I am telling this story because I don’t know any other way to describe the enormity of the harm caused by this bill. I tell it because there are real people who will lose access to services that are direly needed for their health — and for their healing after violence. Those that celebrated the passage of this bill seemed to have this gotcha attitude about people on Medicaid, like this would teach them a lesson. Some of their language held a very accusatory tone, almost blaming people for needing Medicaid in the first place. This includes Speaker Mike Johnson, who claimed that “4.8 million people will not lose their Medicaid unless they choose to do so.” But here’s my question: exactly what choices do kids like Jessica get to make here?
I tell this story because I didn’t hear these narratives during the whole conversation about Medicaid. I am realizing now — too late — that most people didn’t understand the role Medicaid plays in the larger social safety net. They just had no idea that Medicaid is a part of what helps fund domestic violence, rape crisis, and gun violence prevention programs. That it’s a part of what keeps the doors open, the lights on, and the phones ringing.
So I needed to tell this story. Because I needed you to know.
I only kick myself for not telling the story sooner. Not because I think my one voice with my very small platform would have stopped the passage of this bill. But violence thrives in silence and at the end of the day I want to make sure I am pretty damn loud. And I hope you will be loud too.


I feel like people not knowing and understanding what Medicaid does, on a gut level, along with not recognizing state-branded Medicaid programs, was/is a huge failure of communication. I've been gutted since the big bill passed. Slashing our services and funding terror and concentration camps.
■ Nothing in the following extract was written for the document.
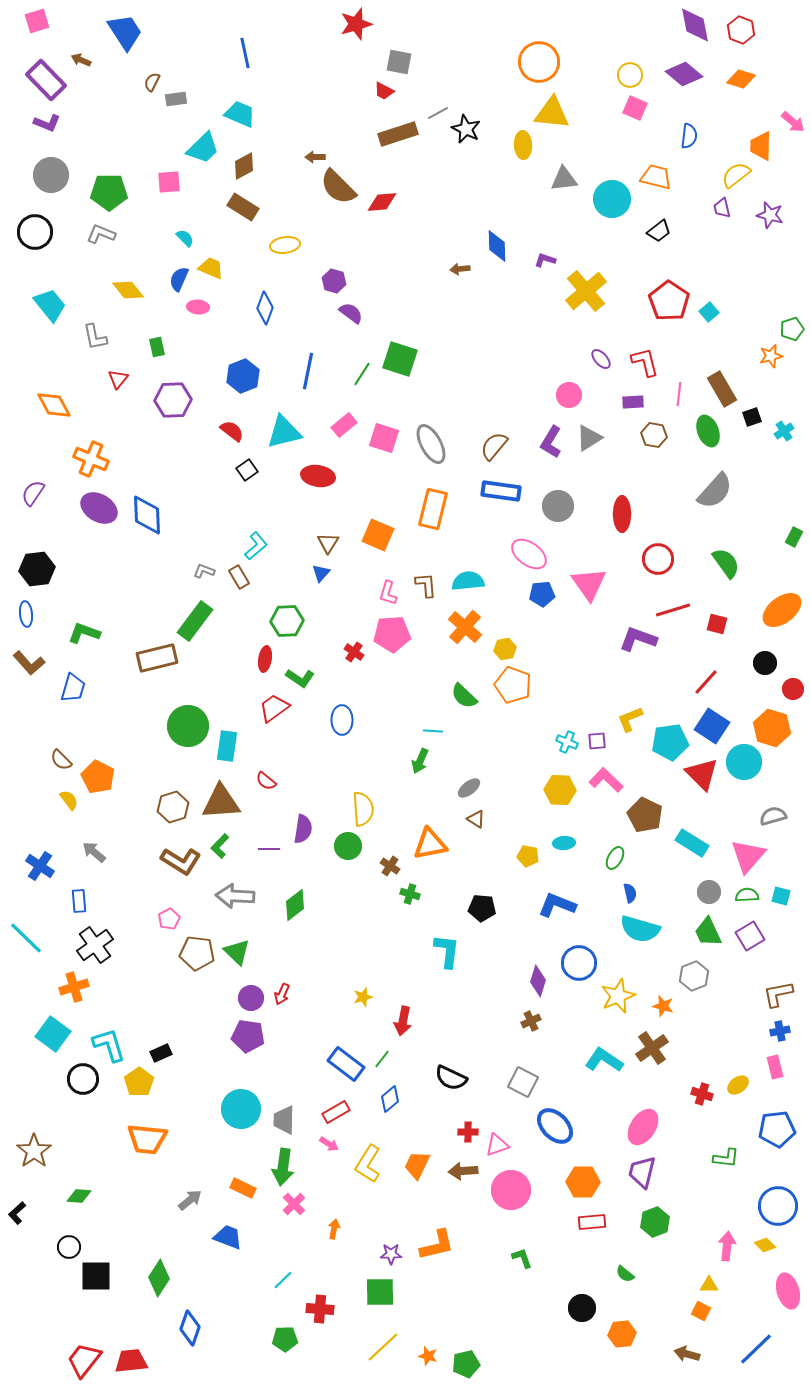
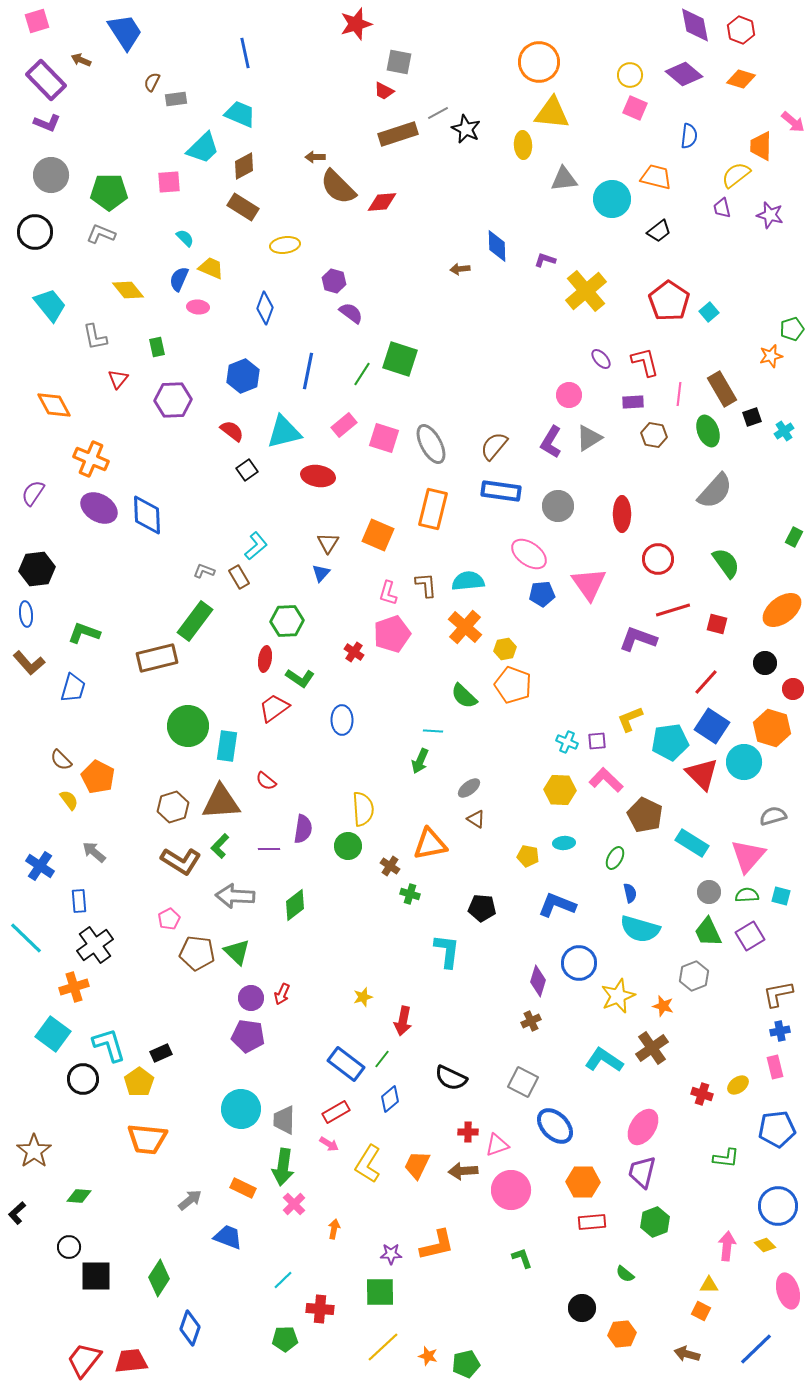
pink pentagon at (392, 634): rotated 15 degrees counterclockwise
I know I'll be back in the game soon but right now I am not very functional.
Thank you for sharing your story. Thinking about your regret at not sharing it sooner I realize that very few of us know what most government agencies and programs do. It’s only now that they’re being cruelly decimated that we’re beginning to find out. This is certainly not the fault or the responsibility of the people who work/ed for these agencies. But if and when we come out the other side of this catastrophe, education and communication are certainly going to have to be a priority.